Walter asks Dex to drop him off at a one of a row of storage facilities. Dex is all, WTF? Back at church, Travis’ victim frees himself just in time to be stopped by a wild, rearing horse as Doctor Gellar pronounces, "He’s ready."

At the storage room used by Walter, Dex finds a pitiful lawn chair, porn mags and, more to the point, a tin box filled with 20 or so teeth. Walter is indeed the Tooth Fairy. Dex is crushed. How the mighty fall! "A man who terrorized the Pacific Northwest for 20 years, and all he has left is a box of teeth?"

Walter needs a ride. Dex picks him up. Walter has a gun; he aims it at our hero, says he "Gogled" him, found out he’s with the cops. Dex proactively crashes the car.

That Ryan nonsense we talked about? It happens here. Let's just skip ahead to Deb.

A towering cop named Mike Anderson (Billy Brown) shows up and, thinking Deb is some beat cop, promptly starts treating her like crap. Amused, Deb listens and then lowers the boom, informing him that the lieutenant he’s looking for -- the one who chose him to take her old job -- is standing right in front of him. Bottom line: This means LaGuerta loses. It’s a good day to be Deb.

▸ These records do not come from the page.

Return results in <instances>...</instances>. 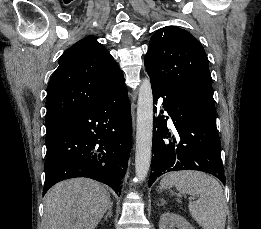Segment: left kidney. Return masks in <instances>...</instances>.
I'll list each match as a JSON object with an SVG mask.
<instances>
[{
	"mask_svg": "<svg viewBox=\"0 0 261 229\" xmlns=\"http://www.w3.org/2000/svg\"><path fill=\"white\" fill-rule=\"evenodd\" d=\"M174 227H177V229H193L192 225L180 215H175V213L161 215L159 229H174Z\"/></svg>",
	"mask_w": 261,
	"mask_h": 229,
	"instance_id": "obj_1",
	"label": "left kidney"
}]
</instances>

Walter, meanwhile, is on Dexter’s table. The old bastard is still full of piss and vinegar. He mocks Dex, saying he’s no different, that he’ll also end up a miserable old man unable to even kill someone properly. The darkly float-y image montage that follows the punching of Walter’s clock made me imagine what a Cocteau Twins CD cover would look like if it were a "Dexter" episode; it's so good that even Ryan’s peppy visage can’t ruin it. There’s a weirdly gorgeous shot with the camera looking up from the sea floor at Dexter dumping Walter’s box of teeth into the water; the teeth, like tiny white fish, float this way and that. In voice-over, as the show’s uncanny glissando theme plays, Dexter mulls finding meaning as we age, and what we might wish to pass on; the camera floats in a horizontal line past Quinn, pitiful now, bedding some anonymous person, past Ryan, stealing evidence, and finally Dex, first giving Harrison a plastic horse to play with and then pulling out his box of glass victim blood slides, grinning desperately, crazily, only to drop them in a tumble; they shatter across the floor. "I don’t know which slide goes where," he says, “Who's who, there’s no order anymore."

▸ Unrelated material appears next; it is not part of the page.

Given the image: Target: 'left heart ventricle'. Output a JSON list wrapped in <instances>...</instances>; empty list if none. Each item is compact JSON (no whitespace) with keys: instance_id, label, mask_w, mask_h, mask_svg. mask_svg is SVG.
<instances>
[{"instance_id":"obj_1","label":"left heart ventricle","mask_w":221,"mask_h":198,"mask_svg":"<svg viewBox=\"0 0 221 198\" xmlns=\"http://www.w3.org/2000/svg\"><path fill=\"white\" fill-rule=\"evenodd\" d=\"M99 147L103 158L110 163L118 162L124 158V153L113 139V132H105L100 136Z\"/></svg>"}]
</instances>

It’s horrific and sad. It’s what Dexter is supposed to be.

And then comes a shock cut to a full daylight parade of horses with pale riders made of chopped up body-parts, which jumps us into next week nicely.

Were I able to control the multiverses a la Doctor Who, this crazy, mordant and ultimately beautiful installment would have been season six's  first episode.